I was shocked when I realized yesterday that the last time I posted here was 12 days ago. That isn’t such a long dry spell but it comes after several months of diminishing posts and of a general feeling of blog malaise. When you blog and then stop blogging there is a tendency (at least for me) to feel slightly guilty: like readers are disappointed. And then I feel like that’s ridiculous, there are roughly 4-million some bloggers out there and the lack of my voice out there in the blogosphere isn’t going to matter much. Then I think about posting about my guilt and my angst over that guilt and that just seems like a pathetic attempt to get readers to comment on how much they miss me and love everything I write. So what do I do? I don’t write anything.

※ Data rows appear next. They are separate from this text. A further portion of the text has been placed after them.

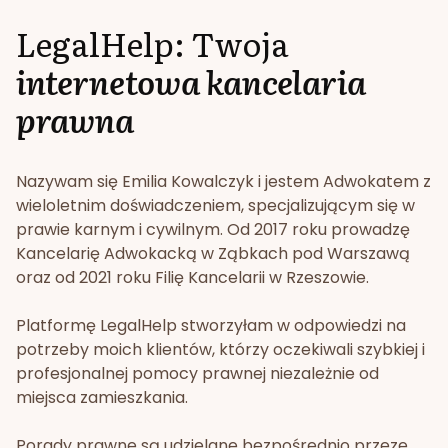
LegalHelp: Twoja
internetowa kancelaria
prawna
Nazywam się Emilia Kowalczyk i jestem Adwokatem z
wieloletnim doświadczeniem, specjalizującym się w
prawie karnym i cywilnym. Od 2017 roku prowadzę
Kancelarię Adwokacką w Ząbkach pod Warszawą
oraz od 2021 roku Filię Kancelarii w Rzeszowie.
Platformę LegalHelp stworzyłam w odpowiedzi na
potrzeby moich klientów, którzy oczekiwali szybkiej i
profesjonalnej pomocy prawnej niezależnie od
miejsca zamieszkania.
Porady prawne są udzielane bezpośrednio przeze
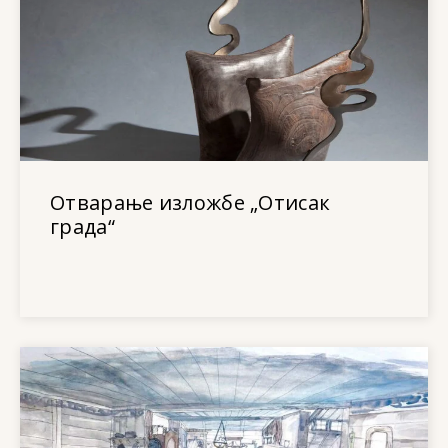
Отварање изложбе „Отисак
града“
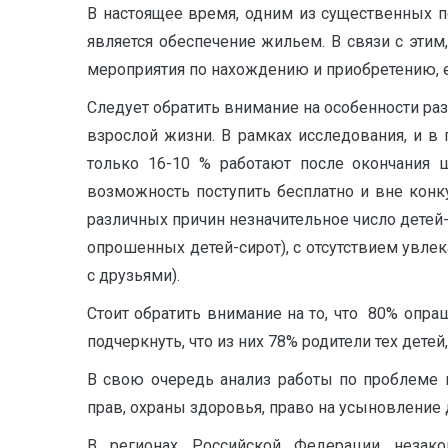
В настоящее время, одним из существенных по
является обеспечение жильем. В связи с этим
мероприятия по нахождению и приобретению, 
Следует обратить внимание на особенности ра
взрослой жизни. В рамках исследования, и в
только 16-10 % работают после окончания 
возможность поступить бесплатно и вне конк
различных причин незначительное число детей-
опрошенных детей-сирот), с отсутствием увле
с друзьями).
Стоит обратить внимание на то, что 80% опра
подчеркнуть, что из них 78% родители тех дет
В свою очередь анализ работы по проблеме 
прав, охраны здоровья, право на усыновление д
В регионах Российской Федерации незак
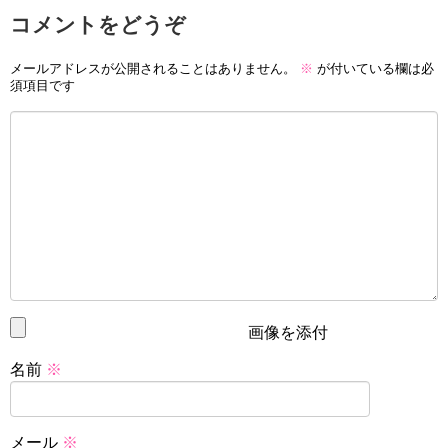
コメントをどうぞ
ちょっと外国人ぽい顔立ちにも見えますが、ハーフではな
いようです。
メールアドレスが公開されることはありません。
※
が付いている欄は必
須項目です
魔法つかいプリキュア！の初回視聴率が判明！歴代初回と徹底比較！
関連記事
キュアマジカル（十六夜リコ）のポンコツかわいい画像まとめ【第15話～第18話】
関連記事
瀬戸琴楓の学歴は？中学校や小学校はどこ？
画像を添付
名前
※
メール
※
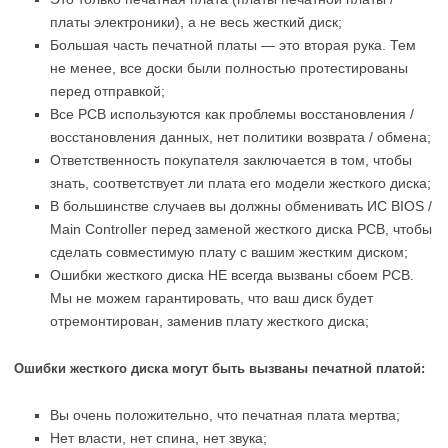
платы электроники), а не весь жесткий диск;
Большая часть печатной платы — это вторая рука. Тем
не менее, все доски были полностью протестированы
перед отправкой;
Все PCB используются как проблемы восстановления /
восстановления данных, нет политики возврата / обмена;
Ответственность покупателя заключается в том, чтобы
знать, соответствует ли плата его модели жесткого диска;
В большинстве случаев вы должны обменивать ИС BIOS /
Main Controller перед заменой жесткого диска PCB, чтобы
сделать совместимую плату с вашим жестким диском;
Ошибки жесткого диска НЕ всегда вызваны сбоем PCB.
Мы не можем гарантировать, что ваш диск будет
отремонтирован, заменив плату жесткого диска;
Ошибки жесткого диска могут быть вызваны печатной платой:
Вы очень положительно, что печатная плата мертва;
Нет власти, нет спина, нет звука;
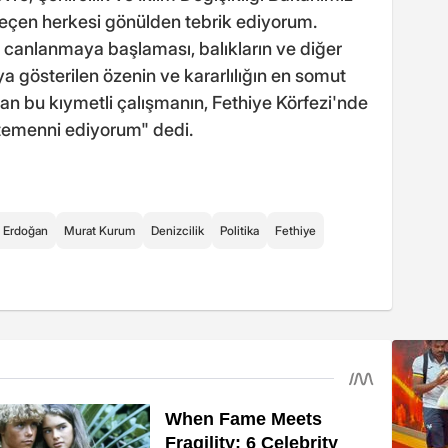
çen herkesi gönülden tebrik ediyorum.
n canlanmaya başlaması, balıkların ve diğer
a gösterilen özenin ve kararlılığın en somut
an bu kıymetli çalışmanın, Fethiye Körfezi'nde
temenni ediyorum" dedi.
 Erdoğan
Murat Kurum
Denizcilik
Politika
Fethiye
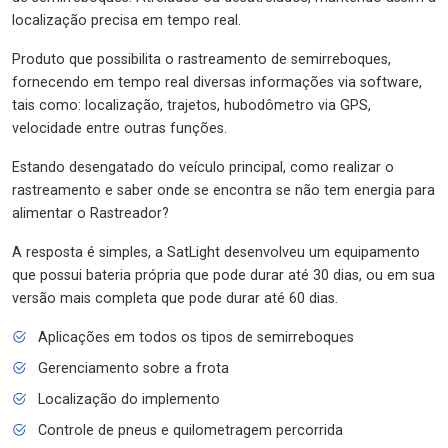
localização precisa em tempo real.
Produto que possibilita o rastreamento de semirreboques,
fornecendo em tempo real diversas informações via software,
tais como: localização, trajetos, hubodômetro via GPS,
velocidade entre outras funções.
Estando desengatado do veículo principal, como realizar o
rastreamento e saber onde se encontra se não tem energia para
alimentar o Rastreador?
A resposta é simples, a SatLight desenvolveu um equipamento
que possui bateria própria que pode durar até 30 dias, ou em sua
versão mais completa que pode durar até 60 dias.
Aplicações em todos os tipos de semirreboques
Gerenciamento sobre a frota
Localização do implemento
Controle de pneus e quilometragem percorrida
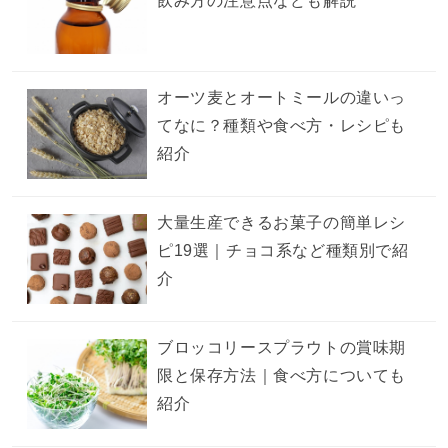
飲み方の注意点なども解説
オーツ麦とオートミールの違いっ
てなに？種類や食べ方・レシピも
紹介
大量生産できるお菓子の簡単レシ
ピ19選｜チョコ系など種類別で紹
介
ブロッコリースプラウトの賞味期
限と保存方法｜食べ方についても
紹介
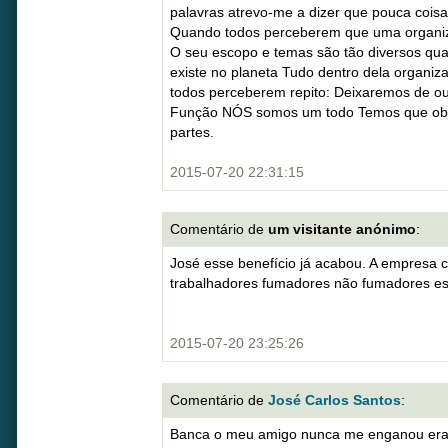
palavras atrevo-me a dizer que pouca coi
Quando todos perceberem que uma organiza
O seu escopo e temas são tão diversos qua
existe no planeta Tudo dentro dela organiz
todos perceberem repito: Deixaremos de ou
Função NÓS somos um todo Temos que obr
partes.
2015-07-20 22:31:15
Comentário de
um visitante anónimo
:
José esse benefício já acabou. A empresa 
trabalhadores fumadores não fumadores ess
2015-07-20 23:25:26
Comentário de
José Carlos Santos
:
Banca o meu amigo nunca me enganou era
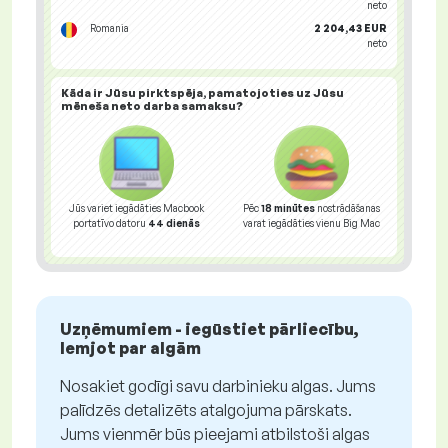
neto
Romania
2 204,43 EUR
neto
Kāda ir Jūsu
pirktspēja
, pamatojoties uz Jūsu
mēneša neto darba samaksu?
Jūs variet iegādāties Macbook
Pēc
18 minūtes
nostrādāšanas
portatīvo datoru
44 dienās
varat iegādāties vienu Big Mac
Uzņēmumiem - iegūstiet pārliecību,
lemjot par algām
Nosakiet godīgi savu darbinieku algas. Jums
palīdzēs detalizēts atalgojuma pārskats.
Jums vienmēr būs pieejami atbilstoši algas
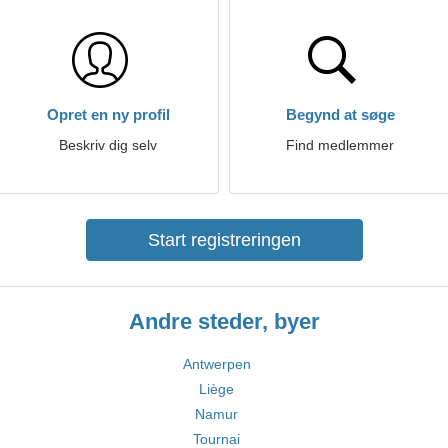
Opret en ny profil
Begynd at søge
Beskriv dig selv
Find medlemmer
Start registreringen
Andre steder, byer
Antwerpen
Liège
Namur
Tournai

That’s part of it. Of course, I could just ignore my lack of posting and instead write about other stuff. But what stuff? I think the other part of my posting problem is I’m not sure anymore what I want the blog to be. I started blogging mostly because I just wanted the opportunity to write. Over the years that I’ve been doing it I’ve also enjoyed the community aspect, especially in niche communities like among book bloggers. I’ve also migrated from just writing about stuff I’m thinking about to mostly writing about books but I don’t really think of myself as a book blogger. So what do I do? I don’t write anything.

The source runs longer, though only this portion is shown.